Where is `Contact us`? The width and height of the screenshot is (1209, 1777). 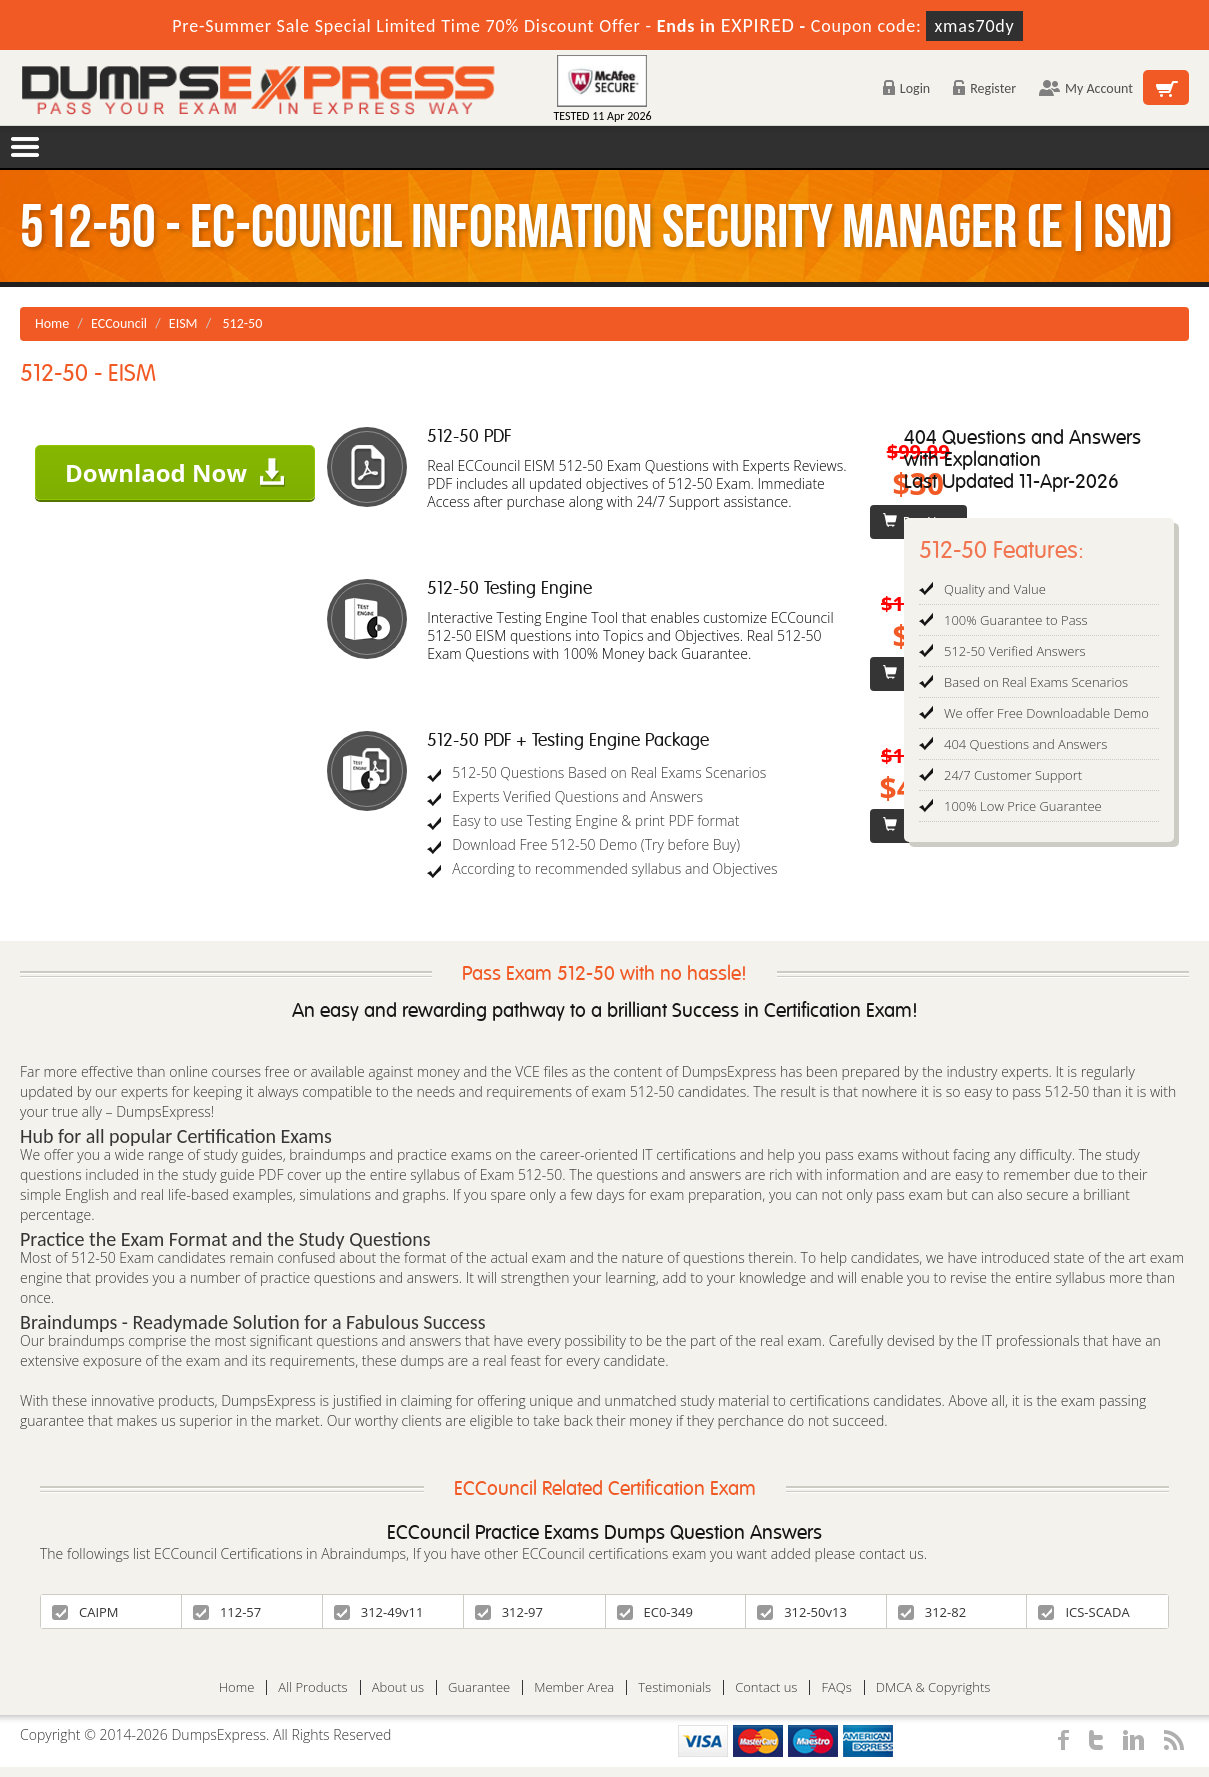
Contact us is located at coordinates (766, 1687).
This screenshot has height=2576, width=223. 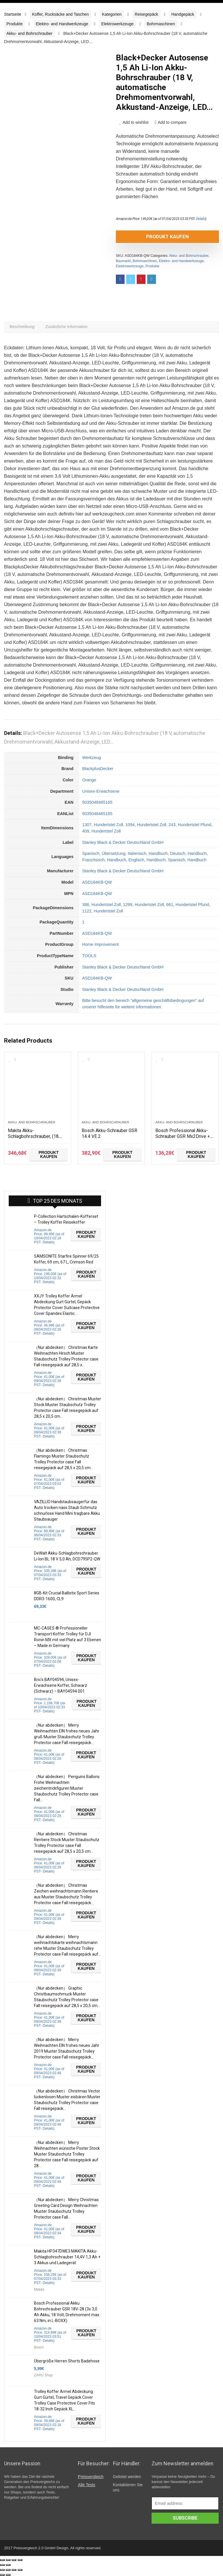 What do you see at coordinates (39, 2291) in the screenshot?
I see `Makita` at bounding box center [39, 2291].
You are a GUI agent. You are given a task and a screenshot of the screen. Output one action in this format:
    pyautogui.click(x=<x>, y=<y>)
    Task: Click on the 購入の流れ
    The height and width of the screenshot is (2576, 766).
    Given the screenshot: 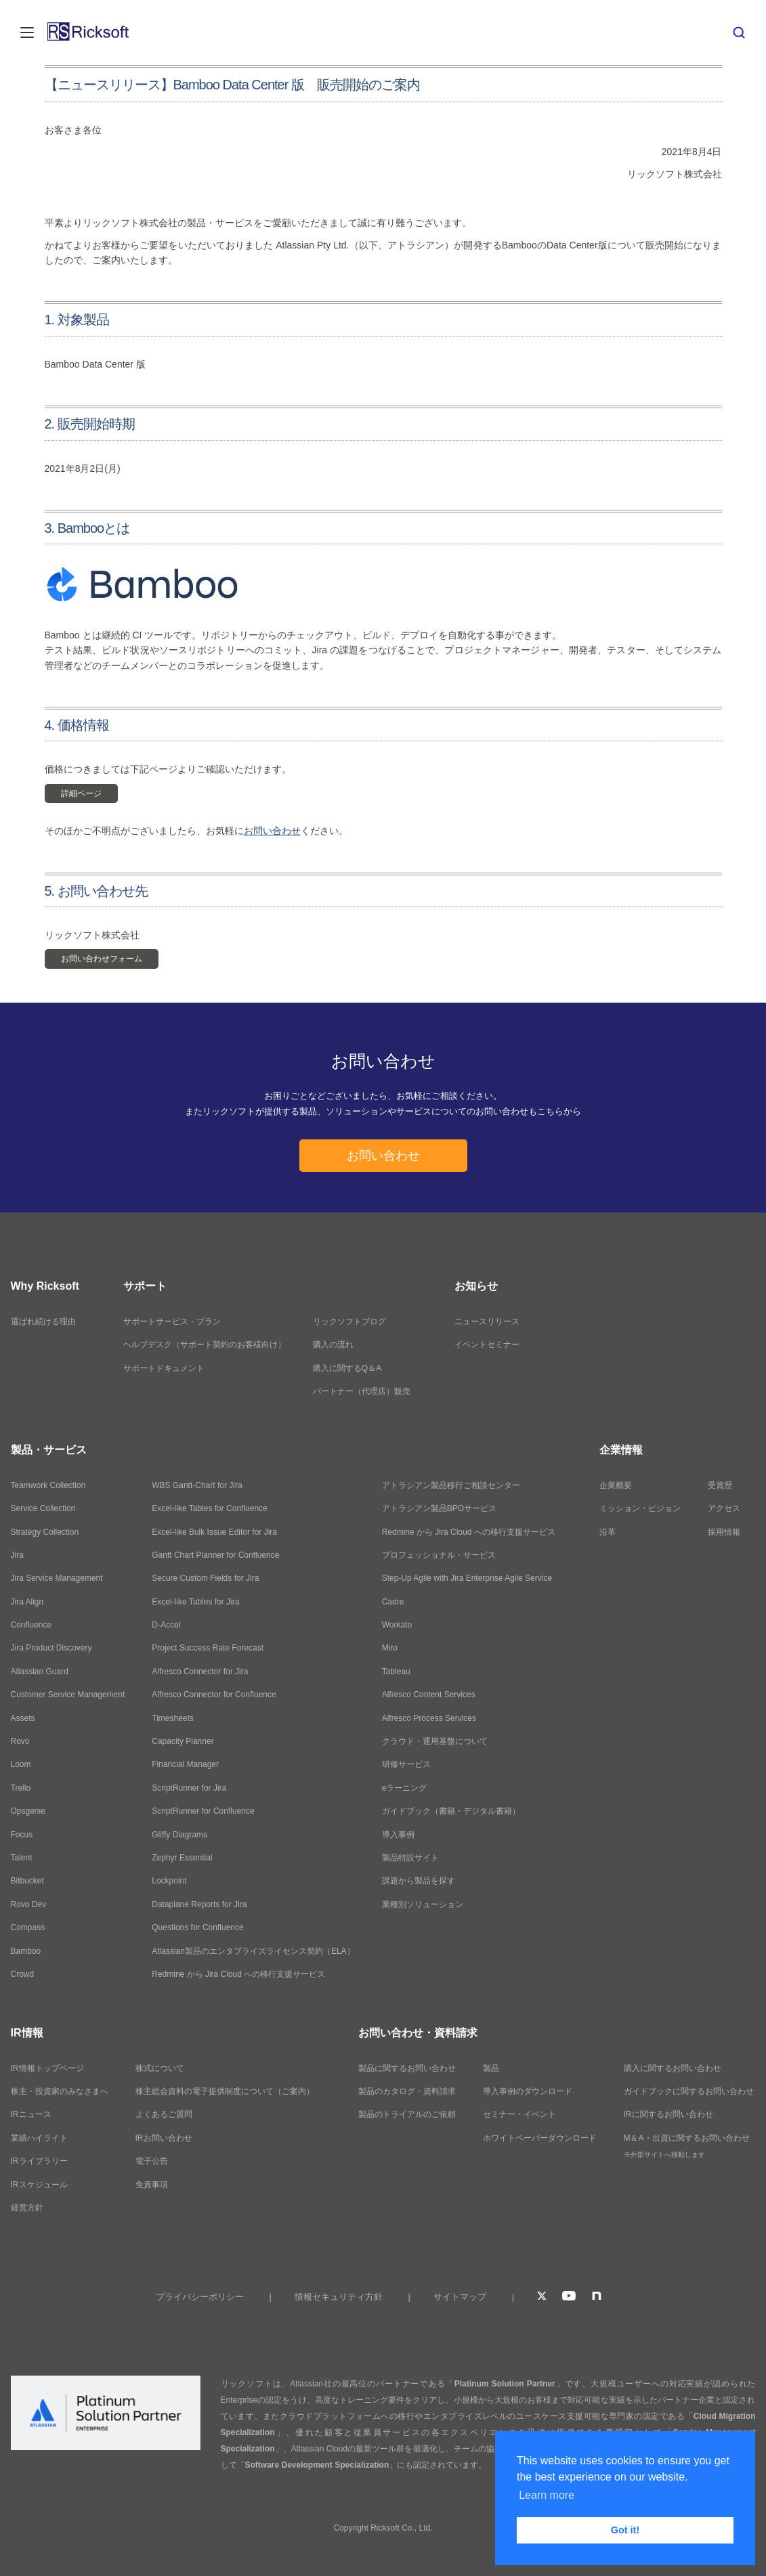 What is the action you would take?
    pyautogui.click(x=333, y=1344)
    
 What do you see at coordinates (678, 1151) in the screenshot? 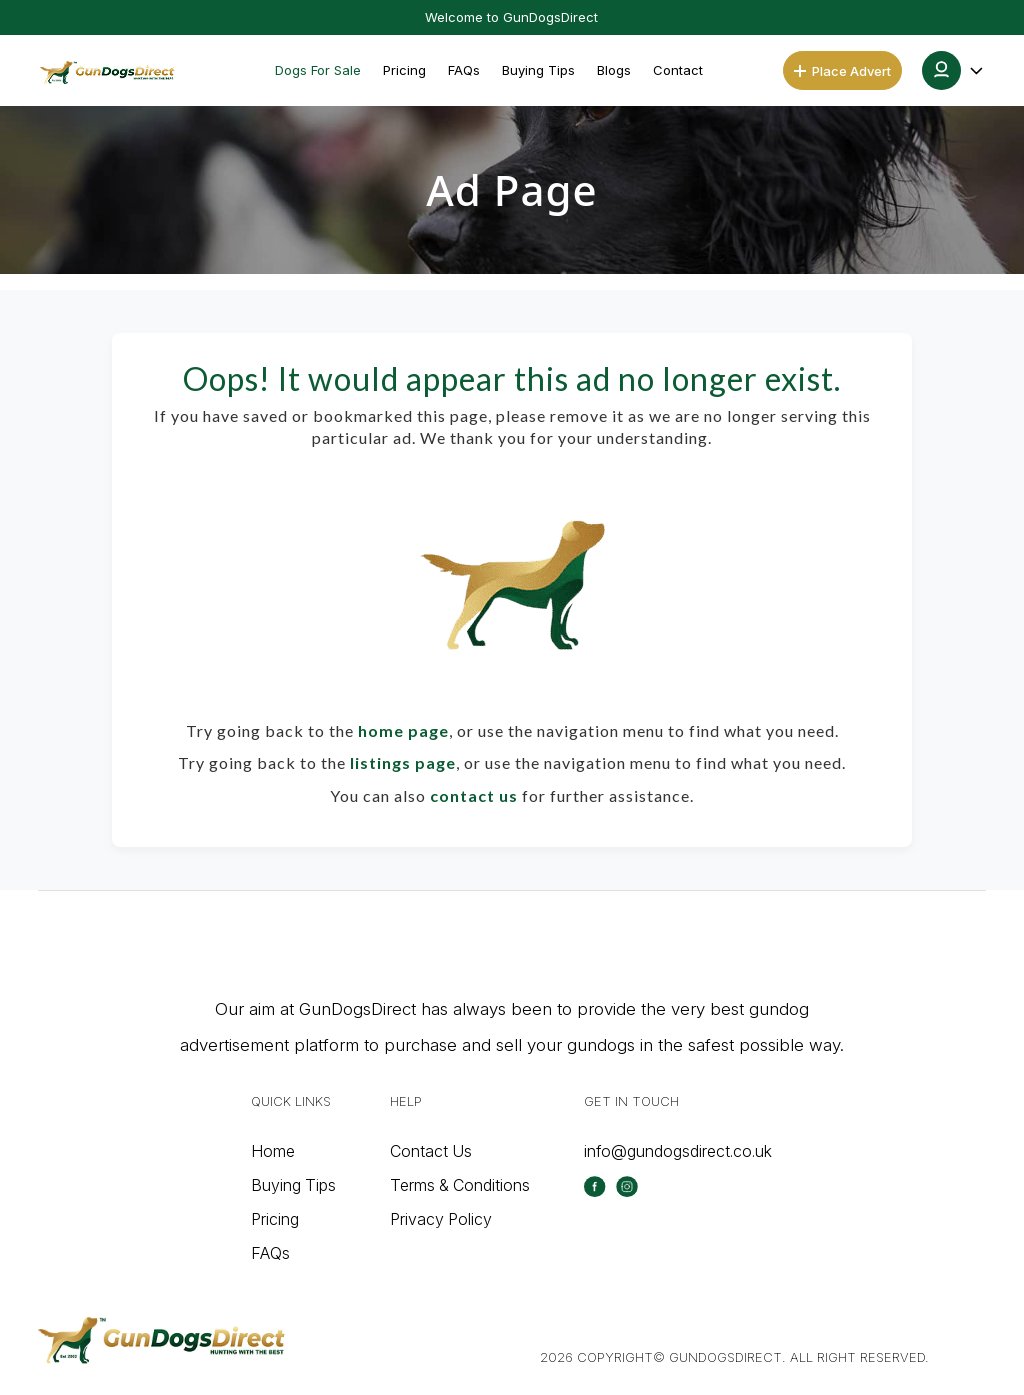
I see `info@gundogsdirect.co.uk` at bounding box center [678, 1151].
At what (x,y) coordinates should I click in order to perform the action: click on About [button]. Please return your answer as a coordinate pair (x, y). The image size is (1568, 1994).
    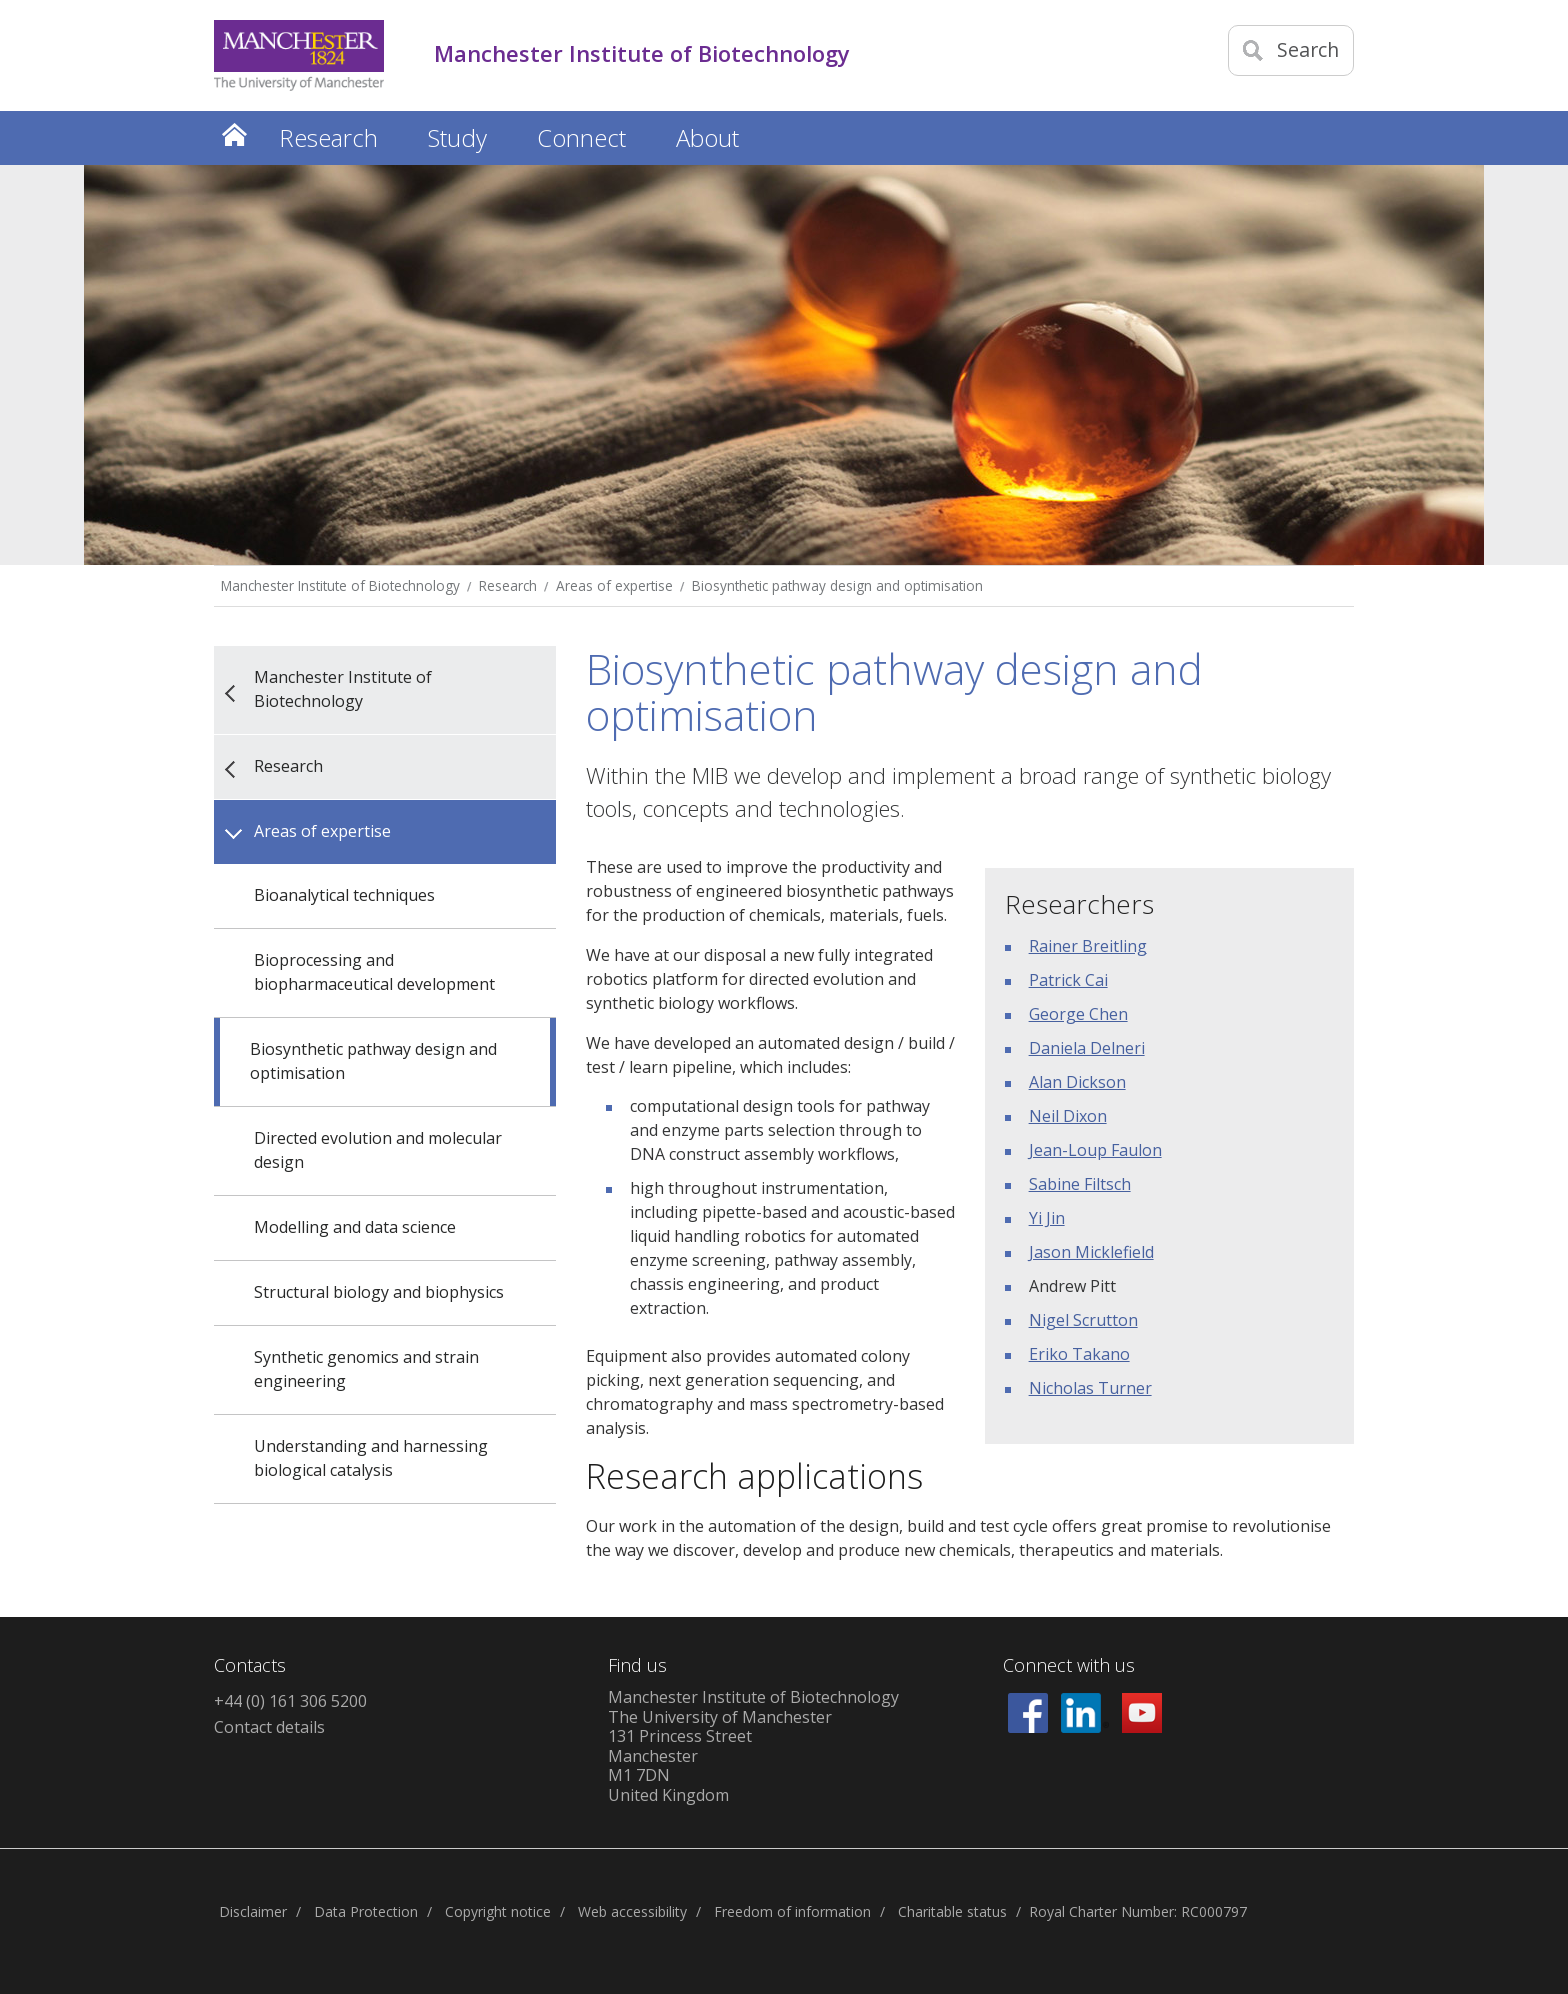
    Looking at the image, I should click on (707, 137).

────────────────

WHAT TO WORK ON
Please return the lines from the line with "What do you see at coordinates (678, 1151)" through the last line of the data, both included, exactly, and without pictures.

EXPECTED ANSWER
 What do you see at coordinates (678, 1151) in the screenshot? 
I see `info@gundogsdirect.co.uk` at bounding box center [678, 1151].
At what (x,y) coordinates should I click in order to perform the action: click on About [button]. Please return your answer as a coordinate pair (x, y). The image size is (1568, 1994).
    Looking at the image, I should click on (707, 137).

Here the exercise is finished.